North of the edge of Orvieto‘s historic center, an Etruscan Necropolis known as the “Etruscan Tombs of the Crucifix of the Tuff Stone” (Tombe Etrusche del Crocifisso del Tufo) has been found. Most of the tombs in this necropolis date from the 5th and 6th centuries BC. The name is due to a cross incised in the tuff stone rock.
Crocifisso del Tufo Necropolis Orvieto
Address, opening hours and tickets
Address: The Necropolis is located along the SS17 street road (km 1.6). Telephone: +39 0763 343611. Opening hours: From 08:30 to 19:00; in winter until 17:00. Entrance fee: 3 Euro (18-25 years: 1.50 Euro; under 18: Free). The Carta Orvieto Unica is valid. (Note: Guided tours can also be arranged upon request. These cost between 5 and 10 Euro per person, depending on the size of the group. For information call +39 0763 343611.)
History and description
The Crocifisso del Tufo Necropolis is located at the foot of the rock on which Orvieto was built. The name given to the cemetery derives from a cross carved into the rock in the 16th century in a chapel.
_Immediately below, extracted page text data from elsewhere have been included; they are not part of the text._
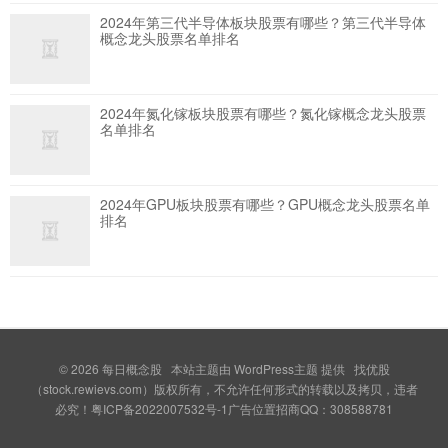
2024年第三代半导体板块股票有哪些？第三代半导体
概念龙头股票名单排名
2024年氮化镓板块股票有哪些？氮化镓概念龙头股票
名单排名
2024年GPU板块股票有哪些？GPU概念龙头股票名单
排名
© 2026
每日概念股
本站主题由
WordPress主题
提供 找优股
（stock.rewievs.com）版权所有，不允许任何形式的转载以及拷贝，违者
必究！粤ICP备2022007532号-1广告位置招商QQ：308588781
After the first excavations in the early 19th century, the objects found there became scattered throughout Europe.
However, it was not until 1961 that the oldest and most important remains were found. Results of these excavations can be seen in the Claudio Faina Museum in Orvieto itself.
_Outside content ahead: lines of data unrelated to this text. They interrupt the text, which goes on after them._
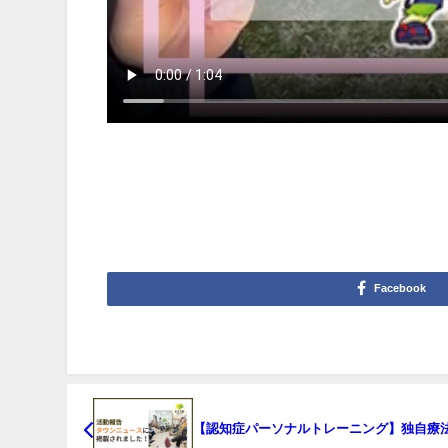
Facebook
【認知症パーソナルトレーニング】独自療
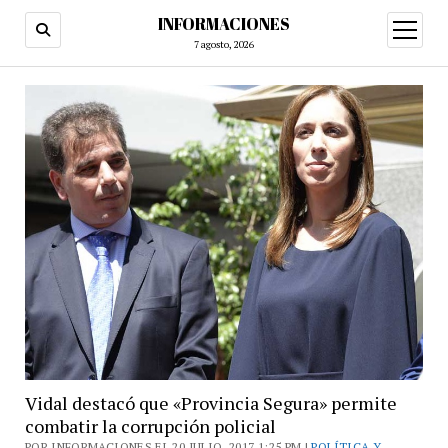
INFORMACIONES
abrir
menú
7 agosto, 2026
Vidal destacó que «Provincia Segura» permite
combatir la corrupción policial
POR INFORMACIONES EL 20 JULIO, 2017 1:25 PM |
POLÍTICA Y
Viewing the necropolis from above, one can clearly see that its construction was organized almost like that of a city. The tombs are placed along paths that are laid out in grid-like fashion. They were usually meant for entire families.
There are about seventy tombs that can be visited. The surface area is generally around 2 by 3 meters. They are made of huge blocks of tuff stone. The coffin was placed on an elevation.
A short staircase leads to a small entrance that gives access to the tombs. An inscription above the entrance usually indicates the name of the deceased or his family.
The tombs are covered with a layer of earth. Memorial stones indicate exactly where they are located. These so-called cippi are different for men and women. Since the Etruscans believed in an afterlife, personal belongings and vases of various sizes and types were placed in the tombs.